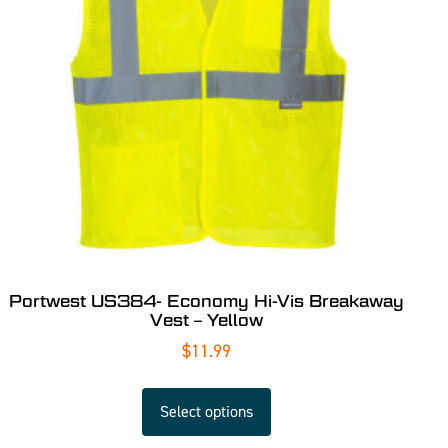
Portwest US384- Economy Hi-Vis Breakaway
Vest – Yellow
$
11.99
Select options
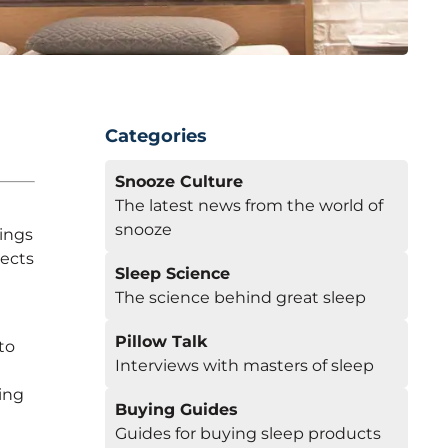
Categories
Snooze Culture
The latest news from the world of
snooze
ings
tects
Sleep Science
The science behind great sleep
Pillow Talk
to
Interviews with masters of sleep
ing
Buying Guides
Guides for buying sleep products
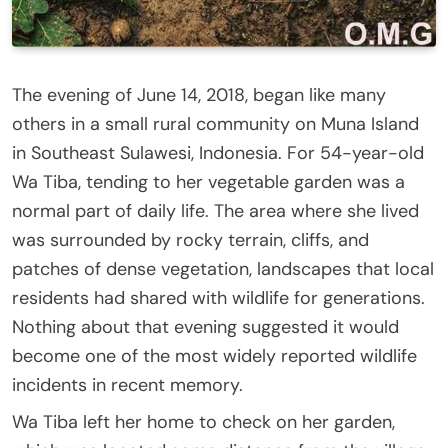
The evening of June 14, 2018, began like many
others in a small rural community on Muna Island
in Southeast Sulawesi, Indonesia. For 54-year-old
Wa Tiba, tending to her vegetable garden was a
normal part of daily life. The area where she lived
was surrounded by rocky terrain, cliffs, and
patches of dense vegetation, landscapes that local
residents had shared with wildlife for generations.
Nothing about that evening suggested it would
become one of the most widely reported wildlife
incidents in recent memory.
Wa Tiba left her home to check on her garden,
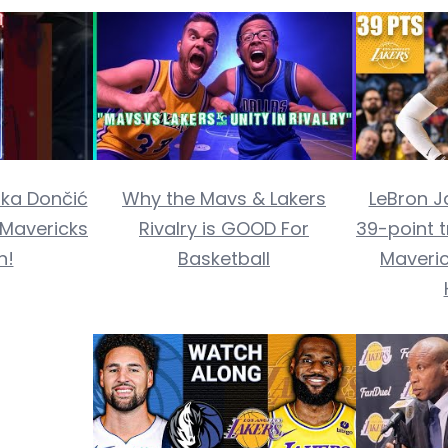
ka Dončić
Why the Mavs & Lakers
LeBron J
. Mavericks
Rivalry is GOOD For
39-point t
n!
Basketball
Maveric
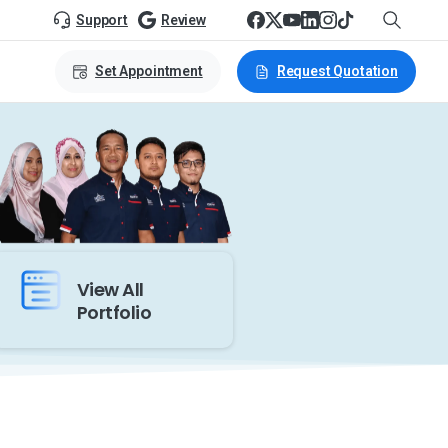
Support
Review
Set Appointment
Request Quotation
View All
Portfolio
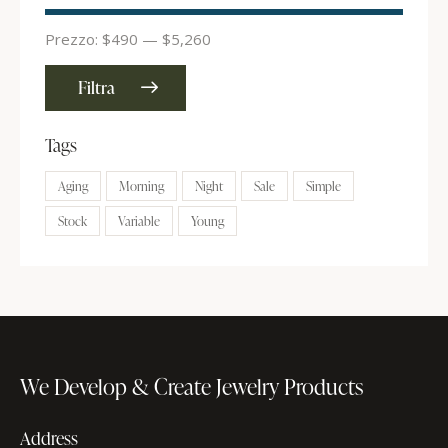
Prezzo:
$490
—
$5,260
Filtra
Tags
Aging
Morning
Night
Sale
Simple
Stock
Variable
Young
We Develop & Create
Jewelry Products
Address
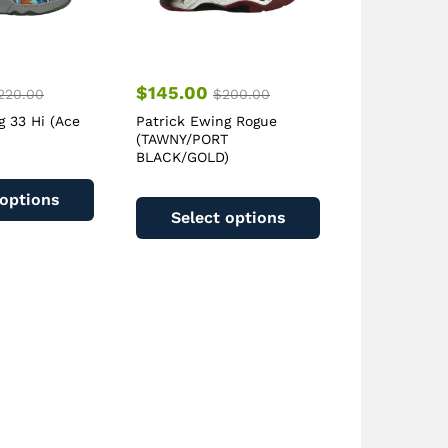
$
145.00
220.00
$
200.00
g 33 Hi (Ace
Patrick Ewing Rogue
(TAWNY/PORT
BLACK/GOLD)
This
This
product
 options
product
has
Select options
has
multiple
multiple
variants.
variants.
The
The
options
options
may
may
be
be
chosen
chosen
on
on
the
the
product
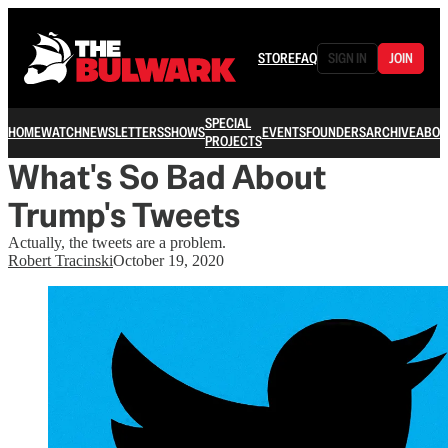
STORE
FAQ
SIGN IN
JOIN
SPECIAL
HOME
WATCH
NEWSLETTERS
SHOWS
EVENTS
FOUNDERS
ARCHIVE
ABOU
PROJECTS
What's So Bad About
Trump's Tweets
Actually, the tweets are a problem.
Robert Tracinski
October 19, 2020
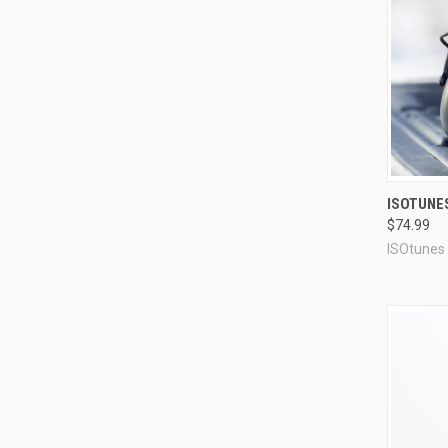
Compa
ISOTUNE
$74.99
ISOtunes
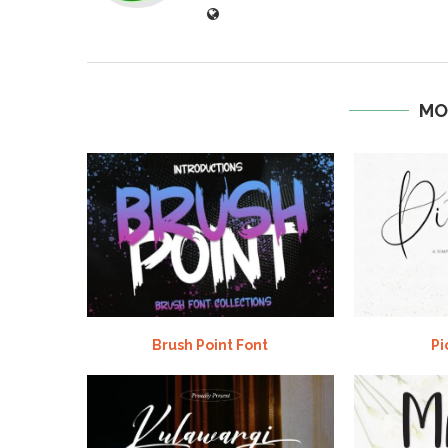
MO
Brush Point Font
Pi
* * *
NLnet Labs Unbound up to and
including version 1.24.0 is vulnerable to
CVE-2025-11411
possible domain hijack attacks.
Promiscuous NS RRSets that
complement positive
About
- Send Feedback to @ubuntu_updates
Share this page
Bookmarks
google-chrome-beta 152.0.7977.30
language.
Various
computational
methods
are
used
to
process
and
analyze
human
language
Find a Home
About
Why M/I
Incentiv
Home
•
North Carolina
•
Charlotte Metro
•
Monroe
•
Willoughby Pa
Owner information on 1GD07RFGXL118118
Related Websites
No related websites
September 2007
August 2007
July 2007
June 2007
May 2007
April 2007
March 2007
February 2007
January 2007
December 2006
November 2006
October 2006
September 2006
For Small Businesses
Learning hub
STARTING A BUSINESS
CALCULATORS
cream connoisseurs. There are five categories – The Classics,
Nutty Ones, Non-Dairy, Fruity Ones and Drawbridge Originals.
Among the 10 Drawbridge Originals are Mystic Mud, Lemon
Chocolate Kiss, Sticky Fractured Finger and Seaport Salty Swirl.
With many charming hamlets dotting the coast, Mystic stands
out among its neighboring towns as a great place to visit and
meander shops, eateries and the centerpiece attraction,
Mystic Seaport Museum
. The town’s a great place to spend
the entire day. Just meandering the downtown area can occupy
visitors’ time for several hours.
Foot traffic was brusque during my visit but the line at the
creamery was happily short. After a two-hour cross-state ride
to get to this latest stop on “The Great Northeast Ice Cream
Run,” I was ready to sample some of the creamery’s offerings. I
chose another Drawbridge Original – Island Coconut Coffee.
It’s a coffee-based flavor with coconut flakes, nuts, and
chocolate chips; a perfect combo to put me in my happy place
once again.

WHAT TO WORK ON ▸ Check every line of the records above for the string "Drawbridge". Copy those that hold it.

PROBLEM SOLUTION ▸
Nutty Ones, Non-Dairy, Fruity Ones and Drawbridge Originals.
Among the 10 Drawbridge Originals are Mystic Mud, Lemon
chose another Drawbridge Original – Island Coconut Coffee.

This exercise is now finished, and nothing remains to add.